On 16 April his body was placed in the grave in a sleeping position, beneath a mound of earth. Jacqueline had the monumental sculpture Woman with a Vase placed symbolically on the grave and transformed the guardroom into a shrine for her husband, filled with flowers. The sculpture is a second casting of the sculpture of 1933 that had guarded the Spanish Pavilion during the International Exhibition in Paris in 1937, where Guernica was first displayed. (This historic combination of the two works of art has been reintroduced by the Museo Nacional Centro de Arte Reina Sofía in Madrid, where Guernica forms the centerpiece of the museum.)

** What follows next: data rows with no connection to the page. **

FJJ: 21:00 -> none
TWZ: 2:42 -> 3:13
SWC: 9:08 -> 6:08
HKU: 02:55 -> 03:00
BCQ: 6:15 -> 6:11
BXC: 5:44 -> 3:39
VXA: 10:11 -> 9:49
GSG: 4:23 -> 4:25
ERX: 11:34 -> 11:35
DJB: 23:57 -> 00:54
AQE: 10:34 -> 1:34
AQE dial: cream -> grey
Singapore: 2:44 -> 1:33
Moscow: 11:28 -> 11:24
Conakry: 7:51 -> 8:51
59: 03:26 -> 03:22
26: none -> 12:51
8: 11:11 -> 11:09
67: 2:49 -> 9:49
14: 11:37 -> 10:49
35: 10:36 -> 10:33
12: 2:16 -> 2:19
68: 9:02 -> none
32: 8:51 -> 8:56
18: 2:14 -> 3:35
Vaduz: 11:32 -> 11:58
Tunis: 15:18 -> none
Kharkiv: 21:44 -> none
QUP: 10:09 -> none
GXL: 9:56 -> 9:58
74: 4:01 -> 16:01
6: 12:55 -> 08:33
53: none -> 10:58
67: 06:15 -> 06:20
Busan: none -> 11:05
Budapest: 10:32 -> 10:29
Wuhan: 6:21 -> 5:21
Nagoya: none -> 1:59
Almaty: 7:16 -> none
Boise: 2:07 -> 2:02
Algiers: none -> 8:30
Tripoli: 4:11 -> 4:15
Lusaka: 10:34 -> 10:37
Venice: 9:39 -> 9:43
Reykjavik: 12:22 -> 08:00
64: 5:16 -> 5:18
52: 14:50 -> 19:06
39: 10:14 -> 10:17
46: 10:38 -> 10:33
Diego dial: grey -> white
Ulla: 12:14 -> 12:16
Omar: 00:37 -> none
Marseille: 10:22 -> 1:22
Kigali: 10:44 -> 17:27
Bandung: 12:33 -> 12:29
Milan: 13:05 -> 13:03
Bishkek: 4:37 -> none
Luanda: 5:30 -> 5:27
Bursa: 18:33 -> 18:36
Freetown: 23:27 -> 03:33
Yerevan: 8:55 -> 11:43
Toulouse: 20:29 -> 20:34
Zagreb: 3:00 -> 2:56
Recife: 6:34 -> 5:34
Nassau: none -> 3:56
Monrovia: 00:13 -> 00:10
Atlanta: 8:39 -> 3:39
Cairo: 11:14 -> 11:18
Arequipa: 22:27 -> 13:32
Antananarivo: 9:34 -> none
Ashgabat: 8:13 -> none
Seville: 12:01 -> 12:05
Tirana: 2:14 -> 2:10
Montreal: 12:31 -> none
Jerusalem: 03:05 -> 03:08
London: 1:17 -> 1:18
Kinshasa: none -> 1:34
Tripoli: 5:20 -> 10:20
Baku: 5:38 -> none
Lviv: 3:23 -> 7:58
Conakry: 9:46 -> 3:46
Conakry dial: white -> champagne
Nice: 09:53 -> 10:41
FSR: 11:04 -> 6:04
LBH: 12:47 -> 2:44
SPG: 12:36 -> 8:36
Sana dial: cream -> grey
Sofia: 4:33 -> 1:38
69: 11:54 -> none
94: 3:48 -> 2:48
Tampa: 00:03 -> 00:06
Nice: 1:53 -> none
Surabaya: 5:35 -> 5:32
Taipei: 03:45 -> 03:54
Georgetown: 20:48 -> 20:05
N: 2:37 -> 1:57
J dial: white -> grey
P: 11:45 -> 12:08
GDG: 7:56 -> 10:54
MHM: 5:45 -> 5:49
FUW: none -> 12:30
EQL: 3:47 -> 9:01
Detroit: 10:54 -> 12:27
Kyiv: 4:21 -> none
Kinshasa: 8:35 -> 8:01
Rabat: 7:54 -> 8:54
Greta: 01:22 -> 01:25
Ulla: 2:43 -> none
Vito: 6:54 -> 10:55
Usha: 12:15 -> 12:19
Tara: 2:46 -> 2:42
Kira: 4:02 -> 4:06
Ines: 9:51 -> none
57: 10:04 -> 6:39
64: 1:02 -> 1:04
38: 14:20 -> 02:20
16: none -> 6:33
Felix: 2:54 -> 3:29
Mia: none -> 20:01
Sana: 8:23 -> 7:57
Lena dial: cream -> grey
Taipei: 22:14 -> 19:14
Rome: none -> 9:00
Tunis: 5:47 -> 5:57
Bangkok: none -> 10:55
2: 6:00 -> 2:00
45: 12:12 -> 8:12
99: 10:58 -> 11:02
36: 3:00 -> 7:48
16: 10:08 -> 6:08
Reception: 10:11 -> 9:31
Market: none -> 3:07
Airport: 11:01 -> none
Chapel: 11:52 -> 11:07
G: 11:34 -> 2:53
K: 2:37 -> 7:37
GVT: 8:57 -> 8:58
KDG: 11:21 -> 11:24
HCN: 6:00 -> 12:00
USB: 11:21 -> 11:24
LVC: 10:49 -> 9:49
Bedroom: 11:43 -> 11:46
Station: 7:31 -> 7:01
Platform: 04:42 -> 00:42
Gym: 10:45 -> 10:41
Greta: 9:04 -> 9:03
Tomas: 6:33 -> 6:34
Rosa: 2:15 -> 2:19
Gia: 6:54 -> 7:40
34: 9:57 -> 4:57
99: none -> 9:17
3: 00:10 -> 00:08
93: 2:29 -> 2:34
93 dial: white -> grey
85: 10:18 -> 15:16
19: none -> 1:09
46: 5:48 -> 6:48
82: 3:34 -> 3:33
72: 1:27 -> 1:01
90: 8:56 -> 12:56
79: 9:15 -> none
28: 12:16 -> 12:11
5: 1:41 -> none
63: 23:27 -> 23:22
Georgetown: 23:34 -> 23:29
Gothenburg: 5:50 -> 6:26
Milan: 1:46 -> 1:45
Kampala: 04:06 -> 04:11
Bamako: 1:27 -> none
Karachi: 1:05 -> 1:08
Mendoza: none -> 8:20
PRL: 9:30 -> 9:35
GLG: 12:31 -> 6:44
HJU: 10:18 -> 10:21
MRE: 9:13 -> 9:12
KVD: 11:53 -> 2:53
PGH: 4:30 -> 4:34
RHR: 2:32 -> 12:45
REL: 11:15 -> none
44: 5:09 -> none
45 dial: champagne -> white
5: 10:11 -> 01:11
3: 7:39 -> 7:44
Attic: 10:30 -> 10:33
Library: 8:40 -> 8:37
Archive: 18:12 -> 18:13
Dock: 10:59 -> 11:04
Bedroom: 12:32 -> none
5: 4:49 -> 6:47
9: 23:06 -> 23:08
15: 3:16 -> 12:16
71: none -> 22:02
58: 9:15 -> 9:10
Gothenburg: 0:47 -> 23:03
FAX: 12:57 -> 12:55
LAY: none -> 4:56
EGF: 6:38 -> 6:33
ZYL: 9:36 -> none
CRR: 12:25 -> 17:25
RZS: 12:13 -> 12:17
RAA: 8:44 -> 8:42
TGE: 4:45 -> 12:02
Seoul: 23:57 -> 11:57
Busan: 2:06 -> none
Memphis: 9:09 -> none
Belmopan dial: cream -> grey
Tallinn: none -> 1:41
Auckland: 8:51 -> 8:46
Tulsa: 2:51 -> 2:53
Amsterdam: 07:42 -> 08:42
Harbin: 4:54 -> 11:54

Thirteen years later, with the family divided by arguments over the future of the Picasso estate, Jacqueline took her own life. Before her death she had regularly visited her husband's grave on the 8th of every month. Her funeral service took place in the old guard room of the château and she was buried next to Picasso. The ownership of the château passed to Catherine Hutin, Jacqueline's daughter by her first marriage. With her principal residence in Paris, she agreed to allow the château to be opened for public visits from May to September in 2009 for the first time since 1973; the village of Vauvenargues had long before that rejected plans to transform it into a museum. The château is furnished and decorated as Picasso left it; many bronze sculptures remain, although there are no longer any paintings either by Picasso or from his private collection. Public visits to the château resumed in 2010 from June 30 until October 2, with several more rooms opened to house an exhibition of around 60 of Jacqueline Picasso's photographs.